Raphael’s lips tightened—I know that thin line; I have felt it on myself.
—Let him ask first. I’m the one who’s sick. (He is too much like you to speak first, I recalled my words, spoken in the woodshop to Tom Hardin. Surely this would be the act of greatest courage—as much as or more than speaking before a crowd: sitting down and speaking something hard and true face-to-face with someone you love.)
—You’re both sick.
—He can come to me. He asks, I’ll tell him. All he has to do is ask.

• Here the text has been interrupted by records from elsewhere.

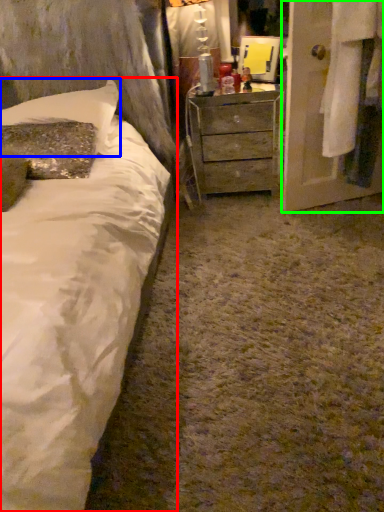 Question: Estimate the real-world distances between objects in this image. Which object is closer to bed (highlighted by a red box), pillow (highlighted by a blue box) or armoire (highlighted by a green box)?

Choices:
 (A) pillow
 (B) armoire

Answer: (A) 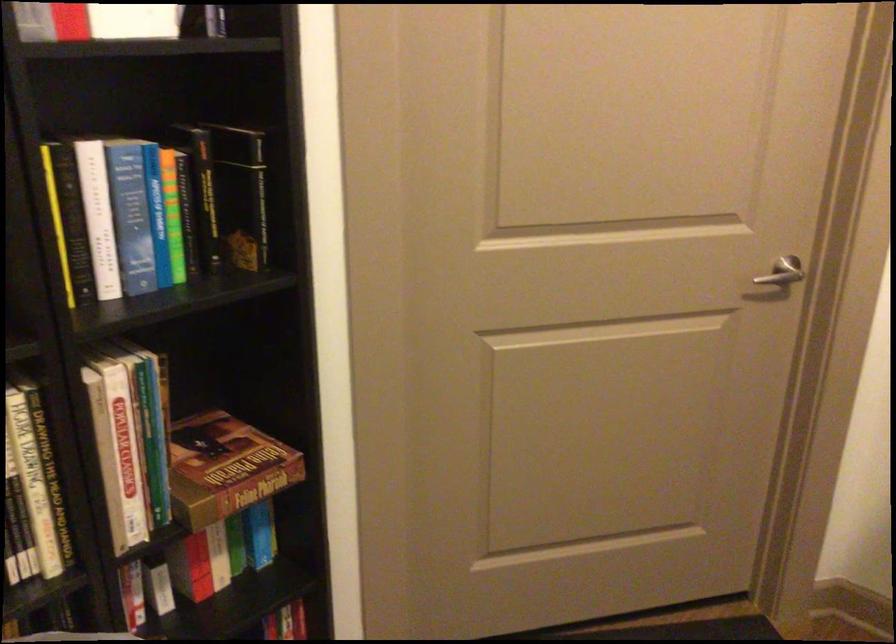 Locate an element on the screen. brown book box is located at coordinates (225, 468). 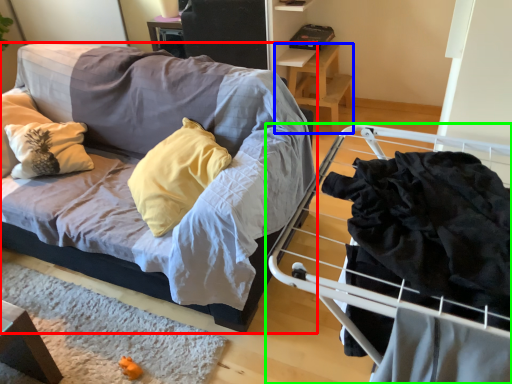 Question: Which object is positioned closest to studio couch (highlighted by a red box)? Select from table (highlighted by a blue box) and furniture (highlighted by a green box).

Choices:
 (A) table
 (B) furniture

Answer: (B) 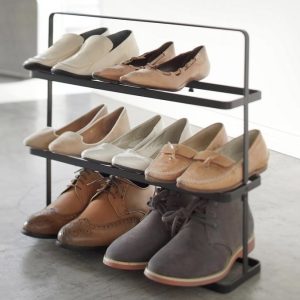 This screenshot has width=300, height=300. Find the location of `metal rods of shelf`. metal rods of shelf is located at coordinates (218, 288), (219, 197), (204, 102), (181, 23). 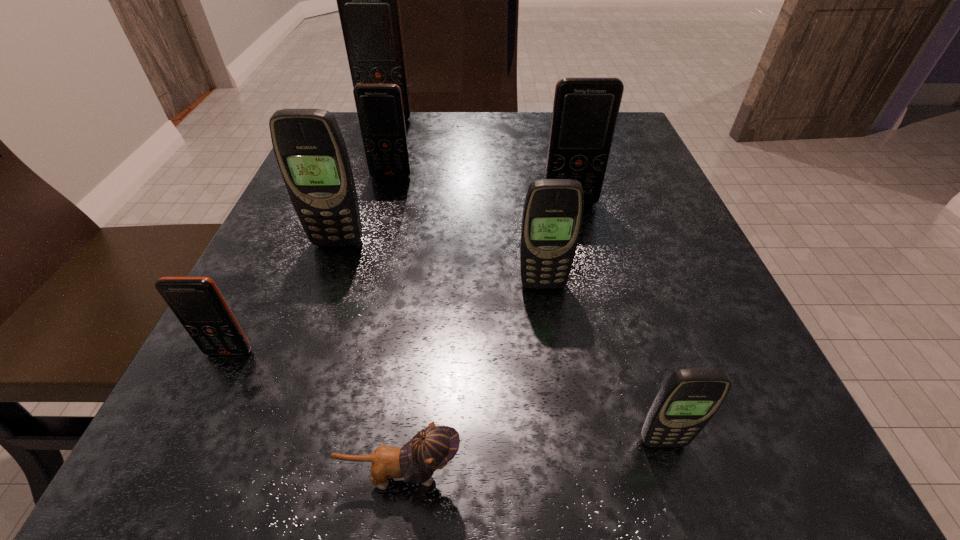 Where is `free space located on the screen of the second farthest cellular telephone`? The height and width of the screenshot is (540, 960). free space located on the screen of the second farthest cellular telephone is located at coordinates (383, 206).

Find the location of a particular element. vacant space located on the screen of the second nearest cellular telephone is located at coordinates (155, 508).

At what (x,y) coordinates should I click in order to perform the action: click on vacant space located 0.050m on the screen of the second nearest object. Please return your answer as a coordinate pair (x, y). This screenshot has height=540, width=960. Looking at the image, I should click on (679, 496).

Locate an element on the screen. free space located on the front-facing side of the kitten is located at coordinates (757, 475).

The width and height of the screenshot is (960, 540). I want to click on object located at the far edge, so click(x=368, y=0).

Where is `cellular telephone located in the near edge section of the desktop`? cellular telephone located in the near edge section of the desktop is located at coordinates (689, 398).

Find the location of a particular element. The image size is (960, 540). kitten that is at the near edge is located at coordinates (433, 447).

Locate an element on the screen. object present at the far left corner is located at coordinates (368, 0).

Locate an element on the screen. object situated at the near right corner is located at coordinates (689, 398).

The image size is (960, 540). I want to click on free region at the far edge of the desktop, so click(471, 130).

Remembering this person or that person, Tom Hardin or Raphael or me—this matters only in the short run, however it might be a good way to spend a rainy afternoon. It’s the accumulation of remembering that counts. The land remembers—the place remembers—people remember, if they give themselves the time and place. The tree remembers the forest that has come before. The earth remembers the people who have lived on it. People remember without knowing they are remembering. Have we left our place in history in better shape than when it was given to us? This is the big memory, the memory that matters, the sum of all our stories rendered into one big story, one big truth. What are we, finally, but accumulations of memory? The heart remembers, the body remembers what has been done to it, what has come out of all that’s gone before and what, with devotion and skill, may be given to those who follow. Memory is a gift. It does not belong to us; it’s not part of us. It’s ours to enjoy and replenish while we’re alive and to pass on, augmented, at our deaths.
On his last visit, the day before he returned to San Francisco, Raphael finished his “drip,” as he called it, and packed away his medical paraphernalia in a large duffel bag.
I poured us each a finger of whiskey. Raphael raised his glass in a toast.
—To life. L’chaim, as the Jews say.
I raised my glass and drank. Raphael drained his glass, then set it by his medical paraphernalia and asked this question, his father’s famous question that echoed in my memory.
—How about going for a drive?
I gave the answer which it was my place to give.
&
nbsp; —What do we have but time?
We went outside to the car. Sitting at the steering wheel, I paused before turning the key.
—Inside.
—Ma’am?
—There’s a small box next to my desk. An old-fashioned box—it has leather hinges and a big combination lock. Would you mind going in and getting it?
I drove through the countryside to the Perlite Ford Bridge. A cold front had passed through the day before—high winds, tornado watches, spring. On this day the trees pierced an impossibly blue sky with livid shards of green. Raphael gestured at the sky.
—In San Francisco there’s never this landlocked light. There when the weather blows through you get these brilliant days of marine light—all that light reflected from clouds and water and the pastel buildings and the sky is filled with light, but always it’s refracted light, with water in it or behind it. But here this dry light comes sweeping down from the north and brings a kind of polar clarity. It’s as if the cold air brings the arctic light along with it.
In the distance the light—this polar light, as Raphael called it—greened the branches that lined the riverbank. Over moist, dark furrows barn swallows swooped and dipped, caught up in the exuberance of spring. The sky’s electric blue suffused every visible thing with its presence and color.
We crested the backbone of a ridge and dropped into Perlite Hollow. Farms fanned out to either side, a patched quilt of plowed and fallow fields alternating with woodlands where brands of lavender redbud showed among the pale green limbs. On the north-facing slopes the trees were still gray and barren. Here and there in the fields long rectangles of white muslin billowed over fledgling tobacco shoots.